Lepas Isya, aku melihat-lihat stori di wa. Mataku tertuju pada stori Alil, adik sahabatku yang juga humas di salah satu lembaga pendidikan. Meski tanpa memuat wajah, tak salah lagi, nama beliaulah yang terpampang dibawah ucapan belasungkawa.
Sekitar tahun 1998, aku mengenal beliau, ketika itu sedang aktif-aktifnya berdakwah dengan metode Tarbiyah. Lewat beliau juga aku melahap berbagai bacaan seperti Ummi, Tarbawi, Sabili, dan sebagainya. Kelak, majalah-majalah itu kubawa ke perpustakaan sekolah, dipinjamkan pada siapa saja yang gemar membaca.
Suatu ketika beliau bertanya, apakah aku sudah bisa baca Qur'an? Kujawab jujur, belum bisa, karena repot harus menghafal rumus alif-alif. Anda bisa bayangkanlah, harus pakai rumus alif date a, alif dopan u, alif bawah i, a, i, u. Aku yang suka hal-hal praktis tidak lagi melanjutkan belajar Alif-alif.
Kemudian beliau menawarkan program baca Qur'an metode Iqra 9 jam, inshaallah bisa tulis baca. Aku tertarik, berempat dengan Bou Pungut, Bu bangko, dan Bu Komariah, kamipun belajar dengan media papan tulis, persis anak SD. Ternyata benar, qadarullah kami bisa tulis baca bahkan dalam kondisi Qur'an dibalik.
Waktu berjalan terus, terkadang beliau mengajakku mengikuti pengajian di berbagai tempat, bahkan pernah diberi tugas menggantikan jadwal beliau. Ketika itu aku nggak pede, namun beliau bilang, 'Kau bisa dek, sampaikan saja hal-hal yang umum". Maka, basmalah aku mengisi pengajian kaum ibu untuk pertama kalinya.
Ketika rinai-rinai gerimis menghampiri aktivitasku, beliau mengingatkan, jangan sampai meninggalkan majelis taqlim. Seburuk apapun kondisi orang-orang di dalamnya, luruskan niat, demikian wejangan beliau.

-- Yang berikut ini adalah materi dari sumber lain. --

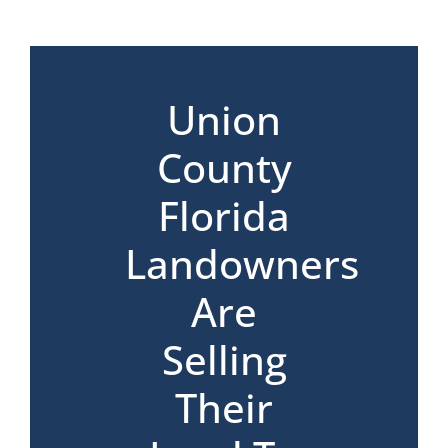
*
Union
County
Florida
Landowners
Are
Selling
Their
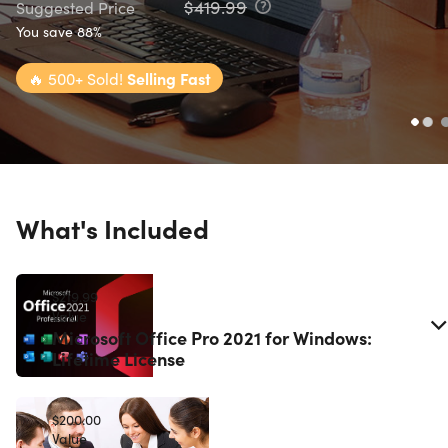
$419.99
Suggested Price
You save 88%
🔥
500+ Sold!
Selling Fast
What's Included
$219.99
Value
Microsoft Office Pro 2021 for Windows:
Lifetime License
$200.00
Value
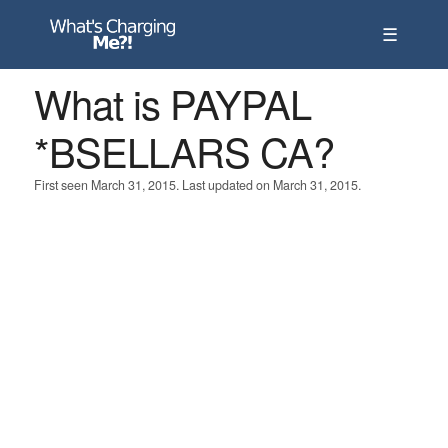
☰
What is PAYPAL
*BSELLARS CA?
First seen March 31, 2015. Last updated on March 31, 2015.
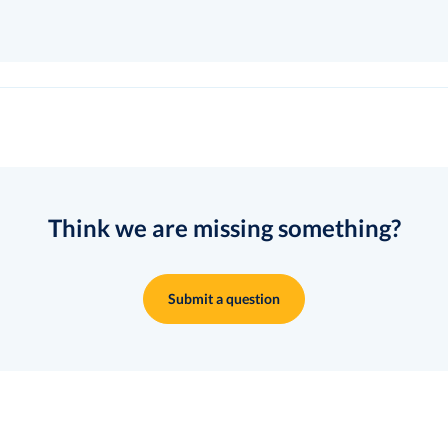
Think we are missing something?
Submit a question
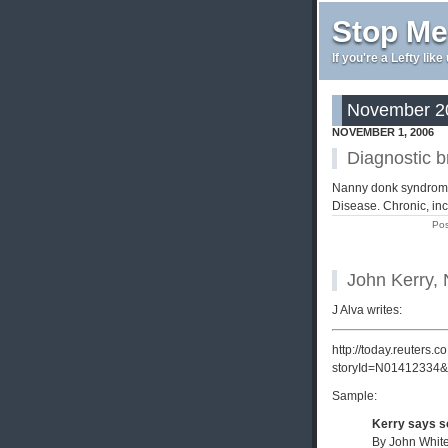
Stop Me
If you're a Lefty lik
November 20
NOVEMBER 1, 2006
Diagnostic 
Nanny donk syndrome, 
Disease. Chronic, inc
Pos
John Kerry,
J Alva writes:
http://today.reuters.
storyId=N01412334&
Sample:
Kerry says so
By John White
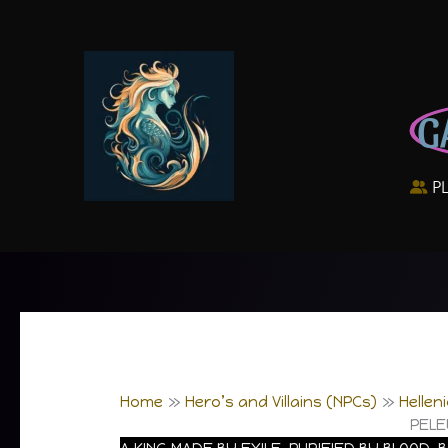
Skip
to
content
G
P
Home
Hero’s and Villains (NPCs)
Hellen
PELE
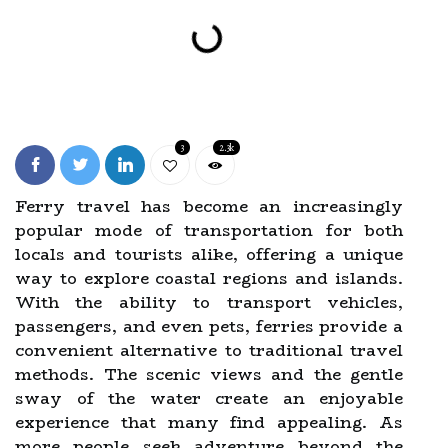
3
2.3k
Ferry travel has become an increasingly
popular mode of transportation for both
locals and tourists alike, offering a unique
way to explore coastal regions and islands.
With the ability to transport vehicles,
passengers, and even pets, ferries provide a
convenient alternative to traditional travel
methods. The scenic views and the gentle
sway of the water create an enjoyable
experience that many find appealing. As
more people seek adventure beyond the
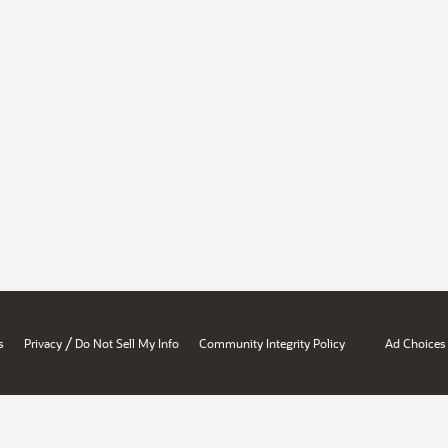
/
s
Privacy
Do Not Sell My Info
Community Integrity Policy
Ad Choices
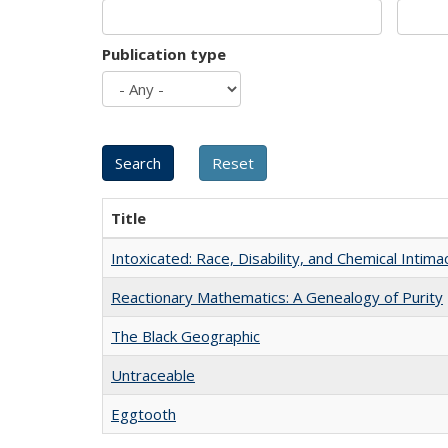
Publication type
Title
Intoxicated: Race, Disability, and Chemical Intim
Reactionary Mathematics: A Genealogy of Purity
The Black Geographic
Untraceable
Eggtooth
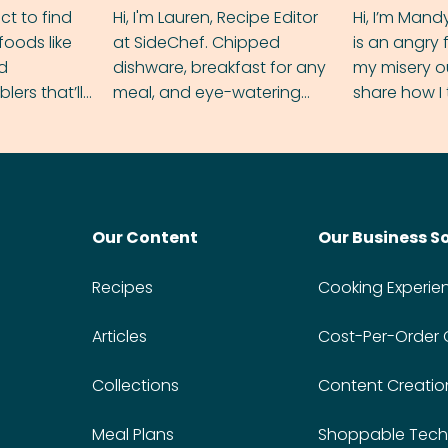
ect to find
Hi, I'm Lauren, Recipe Editor
Hi, I’m Mand
foods like
at SideChef. Chipped
is an angry
nd
dishware, breakfast for any
my misery o
ers that’ll
meal, and eye-watering
share how I 
dmas.
spice levels. Find me on
and anger in
Instagram @bitesbylauren
meal.
Our Content
Our Business S
Recipes
Cooking Experie
Articles
Cost-Per-Order
Collections
Content Creatio
Meal Plans
Shoppable Tech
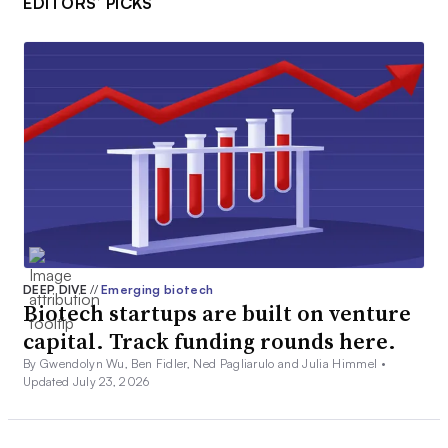
EDITORS’ PICKS
DEEP DIVE
//
Emerging biotech
Biotech startups are built on venture
capital. Track funding rounds here.
By Gwendolyn Wu, Ben Fidler, Ned Pagliarulo and Julia Himmel •
Updated July 23, 2026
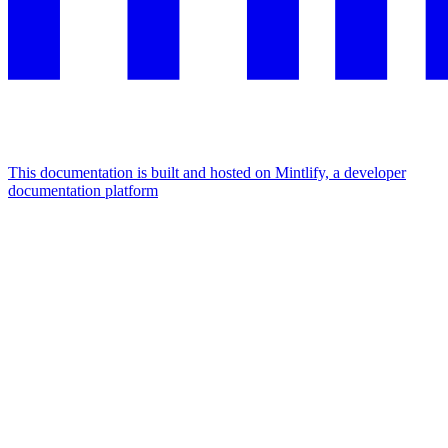
This documentation is built and hosted on Mintlify, a developer
documentation platform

Dan satu kalimat beliau yang menjadi pegangan bagiku adalah 'Sabar itu pada benturan pertama', maknanya dalam. Barangkali, ini jugalah yang membuatku ridho atas kepergian anak sulung kami setahun yang lalu. Pun juga kegiatanku di majelis taqlim, menguatkan kesabaranku.

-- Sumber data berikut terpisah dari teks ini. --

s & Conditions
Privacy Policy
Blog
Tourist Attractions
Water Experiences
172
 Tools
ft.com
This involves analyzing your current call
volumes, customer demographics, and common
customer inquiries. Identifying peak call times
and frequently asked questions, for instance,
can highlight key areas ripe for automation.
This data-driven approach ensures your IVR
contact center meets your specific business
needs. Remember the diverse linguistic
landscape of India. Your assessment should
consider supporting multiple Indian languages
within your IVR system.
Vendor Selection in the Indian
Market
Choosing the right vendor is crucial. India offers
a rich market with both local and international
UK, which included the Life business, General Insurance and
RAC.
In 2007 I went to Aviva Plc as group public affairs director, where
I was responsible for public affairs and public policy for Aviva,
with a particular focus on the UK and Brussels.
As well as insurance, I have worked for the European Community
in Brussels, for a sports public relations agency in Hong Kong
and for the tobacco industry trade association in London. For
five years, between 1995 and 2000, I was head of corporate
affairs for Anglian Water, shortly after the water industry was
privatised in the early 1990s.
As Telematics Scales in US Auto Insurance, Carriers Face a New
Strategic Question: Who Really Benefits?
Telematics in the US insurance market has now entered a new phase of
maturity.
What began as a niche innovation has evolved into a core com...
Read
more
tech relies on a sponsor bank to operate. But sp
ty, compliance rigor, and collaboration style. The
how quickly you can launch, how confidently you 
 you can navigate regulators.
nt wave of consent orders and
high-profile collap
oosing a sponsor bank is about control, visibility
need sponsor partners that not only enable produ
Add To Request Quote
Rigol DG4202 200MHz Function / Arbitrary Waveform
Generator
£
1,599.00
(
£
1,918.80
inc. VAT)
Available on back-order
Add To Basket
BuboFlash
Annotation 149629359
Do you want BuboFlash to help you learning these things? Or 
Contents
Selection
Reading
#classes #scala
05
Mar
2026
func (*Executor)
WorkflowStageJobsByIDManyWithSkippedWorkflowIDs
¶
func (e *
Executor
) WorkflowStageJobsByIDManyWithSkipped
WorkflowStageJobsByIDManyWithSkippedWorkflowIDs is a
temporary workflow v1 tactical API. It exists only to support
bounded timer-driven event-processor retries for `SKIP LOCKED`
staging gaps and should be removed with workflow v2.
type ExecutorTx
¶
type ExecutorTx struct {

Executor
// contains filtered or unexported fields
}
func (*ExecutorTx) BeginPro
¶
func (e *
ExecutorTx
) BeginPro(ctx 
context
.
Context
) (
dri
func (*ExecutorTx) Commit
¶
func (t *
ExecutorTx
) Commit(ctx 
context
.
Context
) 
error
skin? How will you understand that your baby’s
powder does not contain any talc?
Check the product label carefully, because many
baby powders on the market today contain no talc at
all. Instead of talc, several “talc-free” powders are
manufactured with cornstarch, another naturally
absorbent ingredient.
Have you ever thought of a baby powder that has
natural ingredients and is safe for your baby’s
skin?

Berbagai ucapan yang mengungkapkan kebaikan-kebaikan beliau, silih berganti diucapkan kaum ibu didekatku. Aku menyimak dan membenarkan, bahwa beliau adalah Ustadzah berhati lembut, tempat mengadukan hal ikhwal para ibu-ibu, dan beliau selalu jawab dengan kalimat 'bersabarlah, sebab Allah ingin kita lebih khusyu".

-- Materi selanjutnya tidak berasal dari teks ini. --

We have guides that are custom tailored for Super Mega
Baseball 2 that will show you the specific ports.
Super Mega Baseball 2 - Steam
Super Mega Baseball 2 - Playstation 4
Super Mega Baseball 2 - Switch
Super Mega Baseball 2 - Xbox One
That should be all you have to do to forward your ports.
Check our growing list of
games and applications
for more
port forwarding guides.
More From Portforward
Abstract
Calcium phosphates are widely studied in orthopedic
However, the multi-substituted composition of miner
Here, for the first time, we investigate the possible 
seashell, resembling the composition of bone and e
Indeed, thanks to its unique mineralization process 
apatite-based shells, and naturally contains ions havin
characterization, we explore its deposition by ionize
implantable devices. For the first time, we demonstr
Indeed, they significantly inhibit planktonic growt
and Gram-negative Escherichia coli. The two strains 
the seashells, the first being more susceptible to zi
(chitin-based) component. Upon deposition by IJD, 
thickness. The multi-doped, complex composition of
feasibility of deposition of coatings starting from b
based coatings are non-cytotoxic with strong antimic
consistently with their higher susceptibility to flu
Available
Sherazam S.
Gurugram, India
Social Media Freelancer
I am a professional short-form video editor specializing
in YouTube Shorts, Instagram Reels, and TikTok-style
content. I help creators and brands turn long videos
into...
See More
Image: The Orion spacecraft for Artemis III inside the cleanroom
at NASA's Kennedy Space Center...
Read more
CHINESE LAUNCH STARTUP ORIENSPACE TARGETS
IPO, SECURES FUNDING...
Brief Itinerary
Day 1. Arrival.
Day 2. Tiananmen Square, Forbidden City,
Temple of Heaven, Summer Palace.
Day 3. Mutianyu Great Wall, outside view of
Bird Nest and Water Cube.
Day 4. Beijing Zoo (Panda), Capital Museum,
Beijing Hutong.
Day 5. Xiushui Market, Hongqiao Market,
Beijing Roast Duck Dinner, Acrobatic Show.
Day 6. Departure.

Beliau juga peruqyah khusus perempuan, yang kadang-kadang tengah malampun harus mengurangi jatah istirahat ketika ada yang butuh pertolongan. Secara khusus, beliau juga adalah pembimbing kaum muallaf, yang butuh dukungan dan pendampingan.
Hari ini, kami telah menyaksikan bersihnya wajah beliau, bahkan ibu-ibu berucap, "Glowing tanpa skincare". Ya, wajah beliau bersih, tiada menyiratkan rasa sakit meski sudah bertahun menderita sakit. Jama'ah pentakdziyah tumpah-ruah, sholat mayit dilaksanakan tiga gelombang. Allahuakbar..., beristirahatlah dengan ridho-Nya, Wak ulong kami, Ustadzah Khairul Hayati Aruan.